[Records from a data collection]
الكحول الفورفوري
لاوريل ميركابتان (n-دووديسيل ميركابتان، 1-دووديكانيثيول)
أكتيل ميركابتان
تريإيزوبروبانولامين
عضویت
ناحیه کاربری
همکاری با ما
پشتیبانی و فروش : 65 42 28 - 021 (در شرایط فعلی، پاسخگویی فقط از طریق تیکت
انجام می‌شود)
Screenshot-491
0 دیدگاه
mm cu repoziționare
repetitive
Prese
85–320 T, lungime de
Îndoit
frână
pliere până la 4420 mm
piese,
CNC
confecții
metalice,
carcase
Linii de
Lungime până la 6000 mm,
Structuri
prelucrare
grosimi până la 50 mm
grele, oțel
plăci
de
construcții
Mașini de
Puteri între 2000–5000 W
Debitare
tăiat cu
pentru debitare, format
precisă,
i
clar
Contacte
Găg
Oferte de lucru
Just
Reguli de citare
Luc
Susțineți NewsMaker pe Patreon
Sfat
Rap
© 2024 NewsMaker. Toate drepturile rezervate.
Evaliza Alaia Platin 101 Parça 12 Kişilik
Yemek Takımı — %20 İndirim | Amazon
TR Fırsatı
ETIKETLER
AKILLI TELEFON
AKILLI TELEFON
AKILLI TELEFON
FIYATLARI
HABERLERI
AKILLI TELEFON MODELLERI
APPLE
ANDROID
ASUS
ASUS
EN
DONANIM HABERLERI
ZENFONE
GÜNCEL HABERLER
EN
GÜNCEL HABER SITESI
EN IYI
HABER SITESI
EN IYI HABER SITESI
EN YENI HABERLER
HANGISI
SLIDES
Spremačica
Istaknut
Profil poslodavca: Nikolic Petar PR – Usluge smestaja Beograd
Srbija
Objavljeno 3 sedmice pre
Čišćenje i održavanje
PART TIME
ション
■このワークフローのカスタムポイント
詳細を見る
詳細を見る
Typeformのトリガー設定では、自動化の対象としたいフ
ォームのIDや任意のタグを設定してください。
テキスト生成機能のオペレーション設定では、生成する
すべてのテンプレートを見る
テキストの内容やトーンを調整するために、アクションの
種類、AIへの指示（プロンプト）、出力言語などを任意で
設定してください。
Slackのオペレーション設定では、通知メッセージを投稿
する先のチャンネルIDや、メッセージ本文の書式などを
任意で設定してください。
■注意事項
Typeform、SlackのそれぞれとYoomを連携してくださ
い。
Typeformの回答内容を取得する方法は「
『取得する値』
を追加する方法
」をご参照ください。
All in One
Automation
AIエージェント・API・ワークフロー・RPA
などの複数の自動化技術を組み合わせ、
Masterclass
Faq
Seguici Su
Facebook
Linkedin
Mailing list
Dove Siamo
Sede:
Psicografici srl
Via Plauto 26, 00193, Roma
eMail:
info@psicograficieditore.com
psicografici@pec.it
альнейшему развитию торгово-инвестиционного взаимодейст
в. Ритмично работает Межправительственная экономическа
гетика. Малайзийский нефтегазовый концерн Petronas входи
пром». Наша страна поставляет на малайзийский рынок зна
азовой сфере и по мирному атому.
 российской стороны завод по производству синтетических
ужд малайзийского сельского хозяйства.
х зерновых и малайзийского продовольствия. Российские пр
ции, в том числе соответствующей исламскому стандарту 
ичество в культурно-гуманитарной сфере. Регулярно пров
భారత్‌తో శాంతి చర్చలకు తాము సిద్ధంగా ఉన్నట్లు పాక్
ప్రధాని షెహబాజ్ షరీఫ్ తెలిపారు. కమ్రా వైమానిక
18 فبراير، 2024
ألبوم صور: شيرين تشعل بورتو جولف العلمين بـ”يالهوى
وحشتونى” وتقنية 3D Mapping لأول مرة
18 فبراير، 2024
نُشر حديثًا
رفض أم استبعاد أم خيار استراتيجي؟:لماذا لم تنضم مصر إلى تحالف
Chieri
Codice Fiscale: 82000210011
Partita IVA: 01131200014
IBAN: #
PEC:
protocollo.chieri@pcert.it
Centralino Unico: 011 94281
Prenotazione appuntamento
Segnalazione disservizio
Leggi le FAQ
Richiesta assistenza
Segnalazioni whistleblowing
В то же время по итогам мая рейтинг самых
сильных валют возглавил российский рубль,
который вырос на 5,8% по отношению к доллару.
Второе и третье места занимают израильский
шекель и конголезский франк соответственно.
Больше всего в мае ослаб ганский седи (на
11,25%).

> [What the task requires] Write out the complete set of records exactly as given.

> [Exercise answer]
الكحول الفورفوري
لاوريل ميركابتان (n-دووديسيل ميركابتان، 1-دووديكانيثيول)
أكتيل ميركابتان
تريإيزوبروبانولامين
عضویت
ناحیه کاربری
همکاری با ما
پشتیبانی و فروش : 65 42 28 - 021 (در شرایط فعلی، پاسخگویی فقط از طریق تیکت
انجام می‌شود)
Screenshot-491
0 دیدگاه
mm cu repoziționare
repetitive
Prese
85–320 T, lungime de
Îndoit
frână
pliere până la 4420 mm
piese,
CNC
confecții
metalice,
carcase
Linii de
Lungime până la 6000 mm,
Structuri
prelucrare
grosimi până la 50 mm
grele, oțel
plăci
de
construcții
Mașini de
Puteri între 2000–5000 W
Debitare
tăiat cu
pentru debitare, format
precisă,
i
clar
Contacte
Găg
Oferte de lucru
Just
Reguli de citare
Luc
Susțineți NewsMaker pe Patreon
Sfat
Rap
© 2024 NewsMaker. Toate drepturile rezervate.
Evaliza Alaia Platin 101 Parça 12 Kişilik
Yemek Takımı — %20 İndirim | Amazon
TR Fırsatı
ETIKETLER
AKILLI TELEFON
AKILLI TELEFON
AKILLI TELEFON
FIYATLARI
HABERLERI
AKILLI TELEFON MODELLERI
APPLE
ANDROID
ASUS
ASUS
EN
DONANIM HABERLERI
ZENFONE
GÜNCEL HABERLER
EN
GÜNCEL HABER SITESI
EN IYI
HABER SITESI
EN IYI HABER SITESI
EN YENI HABERLER
HANGISI
SLIDES
Spremačica
Istaknut
Profil poslodavca: Nikolic Petar PR – Usluge smestaja Beograd
Srbija
Objavljeno 3 sedmice pre
Čišćenje i održavanje
PART TIME
ション
■このワークフローのカスタムポイント
詳細を見る
詳細を見る
Typeformのトリガー設定では、自動化の対象としたいフ
ォームのIDや任意のタグを設定してください。
テキスト生成機能のオペレーション設定では、生成する
すべてのテンプレートを見る
テキストの内容やトーンを調整するために、アクションの
種類、AIへの指示（プロンプト）、出力言語などを任意で
設定してください。
Slackのオペレーション設定では、通知メッセージを投稿
する先のチャンネルIDや、メッセージ本文の書式などを
任意で設定してください。
■注意事項
Typeform、SlackのそれぞれとYoomを連携してくださ
い。
Typeformの回答内容を取得する方法は「
『取得する値』
を追加する方法
」をご参照ください。
All in One
Automation
AIエージェント・API・ワークフロー・RPA
などの複数の自動化技術を組み合わせ、
Masterclass
Faq
Seguici Su
Facebook
Linkedin
Mailing list
Dove Siamo
Sede:
Psicografici srl
Via Plauto 26, 00193, Roma
eMail:
info@psicograficieditore.com
psicografici@pec.it
альнейшему развитию торгово-инвестиционного взаимодейст
в. Ритмично работает Межправительственная экономическа
гетика. Малайзийский нефтегазовый концерн Petronas входи
пром». Наша страна поставляет на малайзийский рынок зна
азовой сфере и по мирному атому.
 российской стороны завод по производству синтетических
ужд малайзийского сельского хозяйства.
х зерновых и малайзийского продовольствия. Российские пр
ции, в том числе соответствующей исламскому стандарту 
ичество в культурно-гуманитарной сфере. Регулярно пров
భారత్‌తో శాంతి చర్చలకు తాము సిద్ధంగా ఉన్నట్లు పాక్
ప్రధాని షెహబాజ్ షరీఫ్ తెలిపారు. కమ్రా వైమానిక
18 فبراير، 2024
ألبوم صور: شيرين تشعل بورتو جولف العلمين بـ”يالهوى
وحشتونى” وتقنية 3D Mapping لأول مرة
18 فبراير، 2024
نُشر حديثًا
رفض أم استبعاد أم خيار استراتيجي؟:لماذا لم تنضم مصر إلى تحالف
Chieri
Codice Fiscale: 82000210011
Partita IVA: 01131200014
IBAN: #
PEC:
protocollo.chieri@pcert.it
Centralino Unico: 011 94281
Prenotazione appuntamento
Segnalazione disservizio
Leggi le FAQ
Richiesta assistenza
Segnalazioni whistleblowing
В то же время по итогам мая рейтинг самых
сильных валют возглавил российский рубль,
который вырос на 5,8% по отношению к доллару.
Второе и третье места занимают израильский
шекель и конголезский франк соответственно.
Больше всего в мае ослаб ганский седи (на
11,25%).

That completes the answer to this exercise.